Monitoring/prognosis
Genetic screening
provides important information about possibility for relatives of
MODY patients to develop MODY themselves. It has some value on monitoring
the prognosis of MODYs patients, and it can direct the most optimal
treatment to be used.
2. Rationale:
Five different
MODYs have been identified. MODY-1, 3, 4, and 5 all result from
mutations in the genes encoding transcription factors that regulated
the expression of genes in the pancreatic b cell. They are hepatocyte
nuclear factor-4a (HNF-4a) in MODY-1, HNF-1a in MODY-3, HNF-1b in
MODY-5, and insulin promoter factor-1 (IPF-1) in MODY-4. It has
been shown that homozygous mutations of the IPF-1 gene leads to
pancreatic agenesis; heterozygous mutation in IPF-1 causes MODY-4.
The modes of action of the HNF lesions in MODY is still not clear.

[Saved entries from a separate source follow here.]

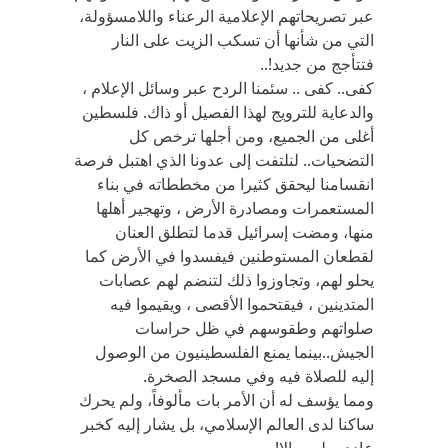
عبر تصريحاتهم الإعلامية الرعناء واللامسؤولة،
التي من شأنها أن تسكب الزيت على النار
فتتأجج من جديد!..
كفى.. كفى .. سئمنا الردح عبر وسائل الإعلام ،
والدعاية للترويج لهذا الفصيل أو ذاك. فلسطين
أغلى من الجميع، ومن أجلها ترخص كل
التضحيات.. لنلتفت إلى عدونا الذي اهتبل فرصة
انقسامنا ليحقق كثيرا من مخططاته في بناء
المستعمرات ومصادرة الأرض ، وتهجير أهلها
منها، ومضت إسرائيل قدما لتطلق العنان
لقطعان المستوطنين فيفسدوا في الأرض كما
يحلو لهم، وتجاوزوا ذلك لتنضم لهم عصابات
المتدينين ، فيقتحموا الأقصى ، ويقيموا فيه
صلواتهم وطقوسهم في ظل حراسات
الجيش..بينما يمنع الفلسطينيون من الوصول
إليه للصلاة فيه وفي مسجد الصخرة.
ومما يؤسف له أن الأمر بات مألوفاً، ولم يحرك
ساكنا لدى العالم الإسلامي، بل يشار إليه كخبر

It is likely that mutation in HNF-1a, 1b, and 4a cause diabetes
because they impair insulin secretion. Unlike the MODYs mentioned
above, MODY-2 is caused by mutations in the glucokinase gene. Glucokinase
is an enzyme that plays an essential role in the glucose-sensing
mechanism of the ² cells, and mutations in this gene lead to partial
deficiencies of insulin secretion.
The mutation
of MODY-1 has been characterized as C -- T substitution in code
268 of HNF-4a, which generates a nonsense mutation CAG (Gln)—TAG
(stop codon) (Q268X). To date, 28 different mutations have been
identified in the glucokinase gene in subjects with MODY-2. These
mutations include 19 mis-sense mutations that change the sequence
of glucokinase, 4 nonsense mutations that result in the synthesis
of a truncated glucokinase molecule, and 5 deletions and mRNA splicing
mutations which result in the synthesis of a mRNA molecule that
cannot encode a normal functional protein. MODY-3 patients have
genetically characterized to have one of 7 reported mutations in
IFN-1a. Three of them are insertion or deletion mutations, leading
to frame-shifts of the INF-1a gene, 2 are splicing mutants and 2
nonsense substitutions that also change protein sequences of INF-1a.
Only one deletion mutation (Pro63fsdelC) has been identified for
MODY-4. That mutation results in a frame-shift of coded protein
of IPF-1 gene. MODY-5 has been attributed to the nonsense C—T mutation
at code 177 of HNF-1b gene.
Analytical
Preanalytical:
Mutational detections
are normally carried out by using peripheral blood genomic DNA
that is extracted from the subject’s leukocytes. Blood samples should
be drawn into test tubes containing EDTA and the DNA harvested within
3 days, albeit longer periods lower the yields. Genomic DNA can
be isolated from fresh or frozen whole blood by lysis, digestion
with proteinase K., extraction with phenol, and then dialysis. The
average yield is 100 to 200 ug DNA from 10 ml of whole blood.
Analysis:
Methods
for mutational detection differ for different mutation types. In
general, the mutants in MODYs are substitution, deletion and insertion
of nucleotides in the coding region of the disease genes. The methods
for the mutation detections on these genes are PCR based direct
sequencing analysis. The detailed protocols for the detection of
each specific mutation, are beyond the scope of this review. The
interested readers can obtain information elsewhere.